Petteri Tiippana, assistant director of STUK, the Finnish nuclear safety authority, said that a government-commissioned inquiry into quality and safety allegations made by the environmental lobby group Greenpeace had found no evidence of transgressions.
On the 35 load-bearing welded joints inspected by STUK, "the welding procedures, the qualification of the welders, the welds themselves are well done", he said.
On the thousands of non-load bearing joints which are not inspected by STUK, "the welds were made by qualified welders and systematic inspections were made", he went on to point out.
Mr Tiippana also refuted allegations made in a television documentary broadcast that Bouygues employees had been banned from discussing safety concerns.
The inquiry found no such rules and STUK inspectors had not had any problems discussing safety with them.
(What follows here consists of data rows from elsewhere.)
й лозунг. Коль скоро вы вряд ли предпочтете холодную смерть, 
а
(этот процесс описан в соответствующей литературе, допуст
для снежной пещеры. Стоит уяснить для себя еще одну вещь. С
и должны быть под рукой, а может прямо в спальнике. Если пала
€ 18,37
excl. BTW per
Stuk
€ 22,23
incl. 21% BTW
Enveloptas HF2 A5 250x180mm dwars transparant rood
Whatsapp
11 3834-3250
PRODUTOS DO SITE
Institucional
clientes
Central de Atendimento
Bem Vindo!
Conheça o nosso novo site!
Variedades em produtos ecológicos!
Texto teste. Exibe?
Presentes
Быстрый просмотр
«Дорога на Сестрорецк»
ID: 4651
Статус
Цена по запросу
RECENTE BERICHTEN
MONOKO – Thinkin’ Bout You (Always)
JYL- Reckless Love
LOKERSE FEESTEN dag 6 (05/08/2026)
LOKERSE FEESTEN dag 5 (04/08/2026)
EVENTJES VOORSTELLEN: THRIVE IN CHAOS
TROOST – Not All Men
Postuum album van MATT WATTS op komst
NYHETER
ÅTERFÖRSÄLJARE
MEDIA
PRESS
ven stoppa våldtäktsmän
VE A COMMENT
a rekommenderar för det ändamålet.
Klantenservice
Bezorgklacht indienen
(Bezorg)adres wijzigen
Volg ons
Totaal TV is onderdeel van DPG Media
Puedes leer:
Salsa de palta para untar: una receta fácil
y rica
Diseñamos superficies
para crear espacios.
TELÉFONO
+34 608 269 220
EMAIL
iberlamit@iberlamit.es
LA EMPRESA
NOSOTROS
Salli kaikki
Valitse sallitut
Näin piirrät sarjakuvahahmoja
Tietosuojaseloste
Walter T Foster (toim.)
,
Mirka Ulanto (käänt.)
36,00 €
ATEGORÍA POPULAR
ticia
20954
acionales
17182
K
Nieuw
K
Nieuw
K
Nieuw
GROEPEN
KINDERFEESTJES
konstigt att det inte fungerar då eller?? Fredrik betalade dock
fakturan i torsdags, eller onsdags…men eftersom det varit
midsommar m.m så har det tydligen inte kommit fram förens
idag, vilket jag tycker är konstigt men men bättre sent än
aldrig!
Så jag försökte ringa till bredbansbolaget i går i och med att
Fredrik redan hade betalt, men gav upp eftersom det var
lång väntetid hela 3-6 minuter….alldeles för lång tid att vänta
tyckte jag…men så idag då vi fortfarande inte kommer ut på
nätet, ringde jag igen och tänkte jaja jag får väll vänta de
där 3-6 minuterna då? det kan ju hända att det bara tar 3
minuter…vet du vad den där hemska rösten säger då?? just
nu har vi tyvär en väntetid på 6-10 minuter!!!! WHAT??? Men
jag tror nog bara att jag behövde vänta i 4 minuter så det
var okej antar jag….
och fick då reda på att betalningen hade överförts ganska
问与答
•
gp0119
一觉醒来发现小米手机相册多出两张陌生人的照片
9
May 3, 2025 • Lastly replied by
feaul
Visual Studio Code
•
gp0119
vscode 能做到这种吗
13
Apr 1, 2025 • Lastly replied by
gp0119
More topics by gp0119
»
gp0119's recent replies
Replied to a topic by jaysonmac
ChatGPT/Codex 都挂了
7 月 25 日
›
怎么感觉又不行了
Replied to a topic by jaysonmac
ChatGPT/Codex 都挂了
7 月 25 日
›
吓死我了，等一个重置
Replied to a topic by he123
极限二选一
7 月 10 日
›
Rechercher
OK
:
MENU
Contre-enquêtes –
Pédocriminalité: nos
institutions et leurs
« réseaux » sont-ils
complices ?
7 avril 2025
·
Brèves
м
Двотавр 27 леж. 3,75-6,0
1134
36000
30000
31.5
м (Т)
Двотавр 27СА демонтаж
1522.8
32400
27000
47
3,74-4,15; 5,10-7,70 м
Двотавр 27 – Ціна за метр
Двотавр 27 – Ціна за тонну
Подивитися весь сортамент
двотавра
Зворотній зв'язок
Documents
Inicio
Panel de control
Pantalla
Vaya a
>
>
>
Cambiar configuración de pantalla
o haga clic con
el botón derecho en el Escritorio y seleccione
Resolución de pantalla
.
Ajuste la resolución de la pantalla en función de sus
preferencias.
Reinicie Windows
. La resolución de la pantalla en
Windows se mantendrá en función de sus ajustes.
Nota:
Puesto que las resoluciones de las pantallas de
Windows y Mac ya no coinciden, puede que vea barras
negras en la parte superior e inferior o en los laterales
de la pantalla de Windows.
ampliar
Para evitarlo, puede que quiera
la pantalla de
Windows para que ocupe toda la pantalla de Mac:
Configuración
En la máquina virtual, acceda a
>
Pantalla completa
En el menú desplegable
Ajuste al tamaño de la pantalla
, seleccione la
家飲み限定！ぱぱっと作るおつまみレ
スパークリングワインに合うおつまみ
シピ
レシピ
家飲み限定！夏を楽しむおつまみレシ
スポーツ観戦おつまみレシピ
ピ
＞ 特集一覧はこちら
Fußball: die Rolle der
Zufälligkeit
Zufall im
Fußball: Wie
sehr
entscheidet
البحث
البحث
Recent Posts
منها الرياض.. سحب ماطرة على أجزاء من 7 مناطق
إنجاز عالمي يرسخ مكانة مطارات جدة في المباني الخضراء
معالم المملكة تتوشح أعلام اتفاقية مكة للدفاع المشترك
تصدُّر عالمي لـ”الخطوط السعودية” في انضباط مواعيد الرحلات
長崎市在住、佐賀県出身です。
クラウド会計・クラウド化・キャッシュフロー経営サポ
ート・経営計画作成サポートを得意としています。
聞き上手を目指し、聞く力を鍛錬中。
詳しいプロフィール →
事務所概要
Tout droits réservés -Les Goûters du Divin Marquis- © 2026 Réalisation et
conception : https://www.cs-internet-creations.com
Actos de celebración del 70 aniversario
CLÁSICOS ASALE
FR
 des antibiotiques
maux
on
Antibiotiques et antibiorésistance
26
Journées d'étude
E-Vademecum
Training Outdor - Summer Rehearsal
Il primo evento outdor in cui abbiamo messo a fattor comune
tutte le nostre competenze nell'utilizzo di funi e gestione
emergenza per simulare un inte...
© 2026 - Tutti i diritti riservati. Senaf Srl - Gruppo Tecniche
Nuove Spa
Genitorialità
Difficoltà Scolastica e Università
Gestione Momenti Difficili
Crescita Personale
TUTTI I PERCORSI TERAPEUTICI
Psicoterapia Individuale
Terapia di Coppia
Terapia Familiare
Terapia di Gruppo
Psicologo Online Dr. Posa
However, workers had to seek approval before talking to anyone off-site, such as journalists.
STUK said it had been convinced by the Bouygues project manager "that all employees are obliged to report... any safety-related deviances.
"Deviances are documented and fixed according to the quality system."
STUK said it would check this documentation.
Bouygues said that the issue was now closed and it would not comment further.
Nonetheless, the controversy was taken seriously by the French construction group, which this summer was criticized along with power utility EDF for organisation of work on concrete reinforcement in a EPR reactor which is being built in Normandy.
Areva said it was delighted with STUK's public statement as "delivering a safe EPR reactor is an absolute priority for us".
Finland's Olkiluoto3 EPR reactor is being built by a consortium led by Areva.
It is the world's first so-called third-generation nuclear reactor, an Areva design and the group's first turnkey project, has been fraught with problems and is currently running two years late and at least 1bn ($1.47bn) over budget.